I'm not sure what makes an implementation a "reference
implementation". I did find my old manila folder labelled "TCP
Meeting Bakeoff 1/27-29/1979", which has documents on the "scoring"of
the "TCP Testing Session" with schedule for Saturday, 27 January 1979
10:00 - Discussion of Procedures; 10:30 - Testing Begins" Since
that session was where lots of things like checksums were hammered out
to achieve NxN interoperability, perhaps those are the "reference"
implementations? I remember we subsequently documented what the test
TCPs actually did to create the next TCP spec.
Anyway, the regular TCP Meeting was the following Monday, and the
printed list of attendees includes Haverty, Plummer, Tomlinson,
Wingfield, Cerf, Cain, McFarland, Grossman, Abramovitz, Biba. Cohen,
Postel, Chiappa, Clark, Stensby, Sunshine, Davie, Masterman, Mathis,
Poggio, Cringle, Meyne, and Braden.
I assume that list includes the people who were at the prior Saturday
Bakeoff, so the TCPs involved were likely:
Haverty - PDP11 Unix
Plummer - PDP10 Tenex (or TOPS20?)
Wingfield - PDP11 Unix (11/70)
Clark - Multics
Mathis - LSI11
Braden - 360
TCP implementations had been around for over a year prior to this.
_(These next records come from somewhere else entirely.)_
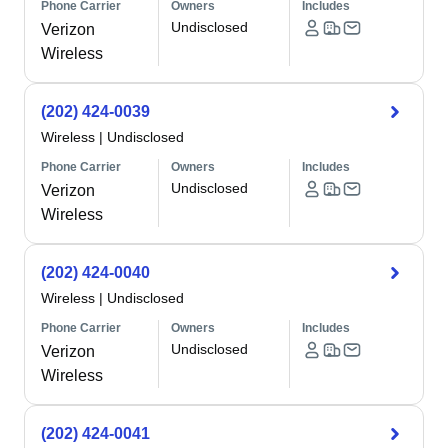
Phone Carrier
Owners
Includes
Undisclosed
Verizon
Wireless
(202) 424-0039
Wireless
|
Undisclosed
Phone Carrier
Owners
Includes
Undisclosed
Verizon
Wireless
(202) 424-0040
Wireless
|
Undisclosed
Phone Carrier
Owners
Includes
Undisclosed
Verizon
Wireless
(202) 424-0041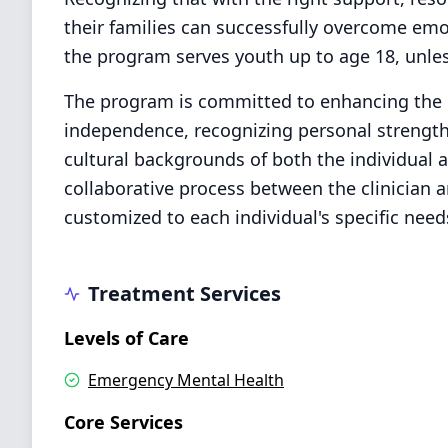
their families can successfully overcome emot
the program serves youth up to age 18, unles
The program is committed to enhancing the qu
independence, recognizing personal strengths
cultural backgrounds of both the individual a
collaborative process between the clinician a
customized to each individual's specific needs
Treatment Services
Levels of Care
Emergency Mental Health
Core Services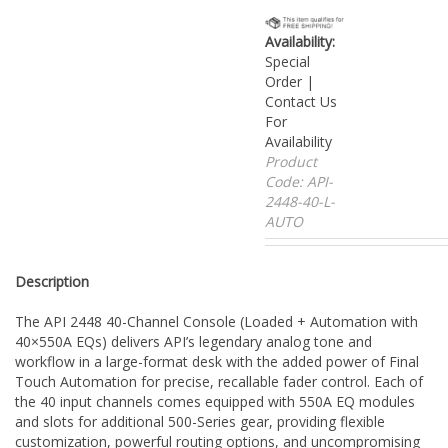
Availability:
Special
Order |
Contact Us
For
Availability
Product
Code:
API-
2448-40-L-
AUTO
Description
The API 2448 40-Channel Console (Loaded + Automation with
40×550A EQs) delivers API’s legendary analog tone and
workflow in a large-format desk with the added power of Final
Touch Automation for precise, recallable fader control. Each of
the 40 input channels comes equipped with 550A EQ modules
and slots for additional 500-Series gear, providing flexible
customization, powerful routing options, and uncompromising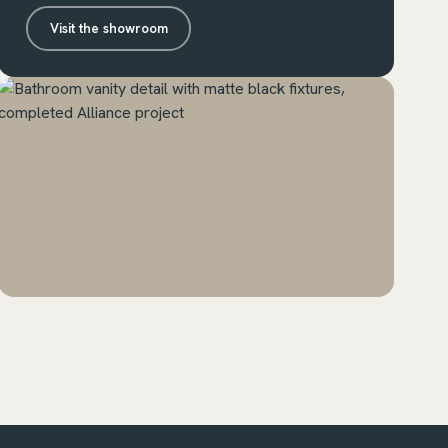
Visit the showroom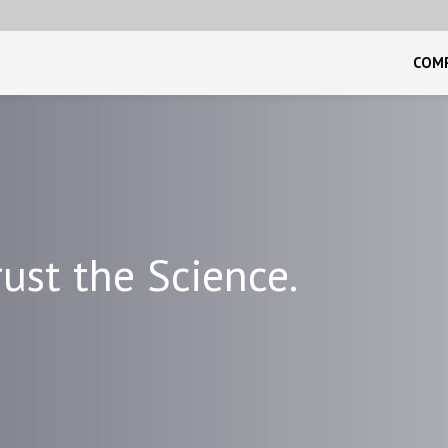
COM
ust the Science.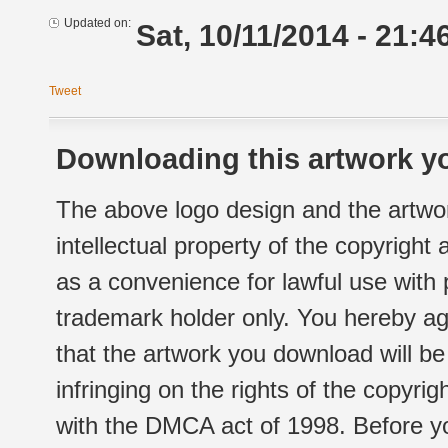
Updated on:
Sat, 10/11/2014 - 21:4
Tweet
Downloading this artwork yo
The above logo design and the artwor
intellectual property of the copyright
as a convenience for lawful use with
trademark holder only. You hereby ag
that the artwork you download will b
infringing on the rights of the copyr
with the DMCA act of 1998. Before yo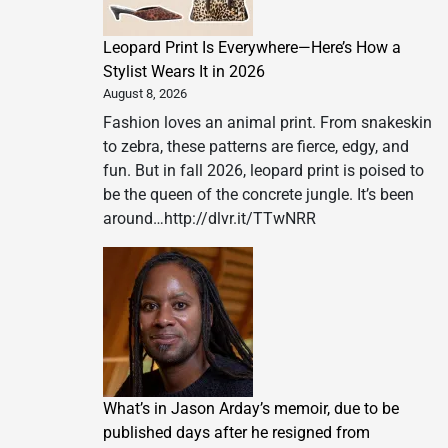
health
burden
Leopard Print Is Everywhere—Here’s How a
of
Stylist Wears It in 2026
wildfire
August 8, 2026
smoke
Fashion loves an animal print. From snakeskin
to zebra, these patterns are fierce, edgy, and
fun. But in fall 2026, leopard print is poised to
be the queen of the concrete jungle. It’s been
around…http://dlvr.it/TTwNRR
What’s in Jason Arday’s memoir, due to be
published days after he resigned from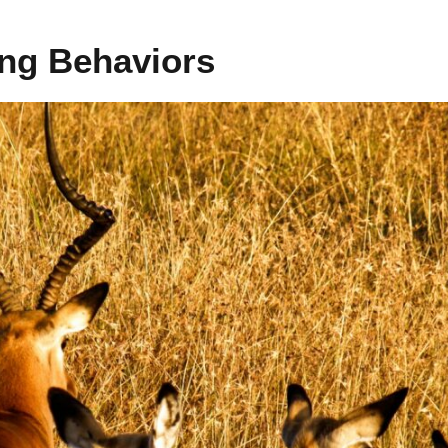
ing Behaviors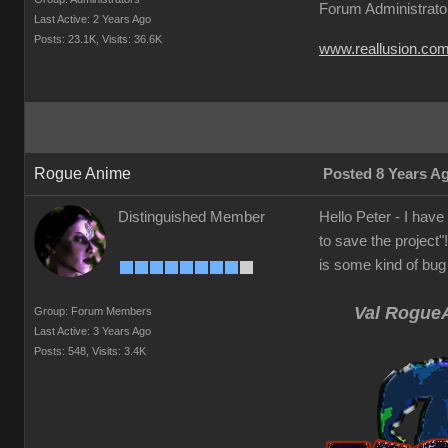
Forum Administrato
Last Active: 2 Years Ago
Posts: 23.1K,
Visits: 36.6K
www.reallusion.co
Rogue Anime
Posted 8 Years A
Distinguished Member
Hello Peter - I have 
to save the project"
is some kind of bug 
Val RogueA
Group: Forum Members
Last Active: 3 Years Ago
Posts: 548,
Visits: 3.4K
Also, this was the time when the TCP3 spec was being hammered out. I
found a bunch of notes about that, as well as a copy of the January
1978 "Specification of Internetwork Transmission Control Program TCP
Version 3" by Cerf and Postel, along with a "Transmittal Letter"
listing 2 pages of issues to be resolved in the next edition. As I
recall, the "next edition" was TCP 4.
There were other TCP implementations going on, but I think the
"Bakeoff" was where the nitty gritty details got ironed out and nailed
down -- like exactly how the various pieces of the headers got
calculated in the checksum -- and that led to interoperability. But
there were also implementations in progress at Ford, DTI, BBN (HP3000,
Vax, TIP), and elsewhere (UCL?)
Also found a piece of paper -- "The First Traditional TCP Bakeoff
Special Award Jack Haverty" signed (in ink, no printed signatures
here!) by Dr. Vinton G. Cerf. I can't recall what the award was for
though. Must be a collectors' item...
Jon must have written up a report on the results of the tests. Still
digging around in the garage....
/Jack
PS - was someone looking for an official TCP version 3 spec?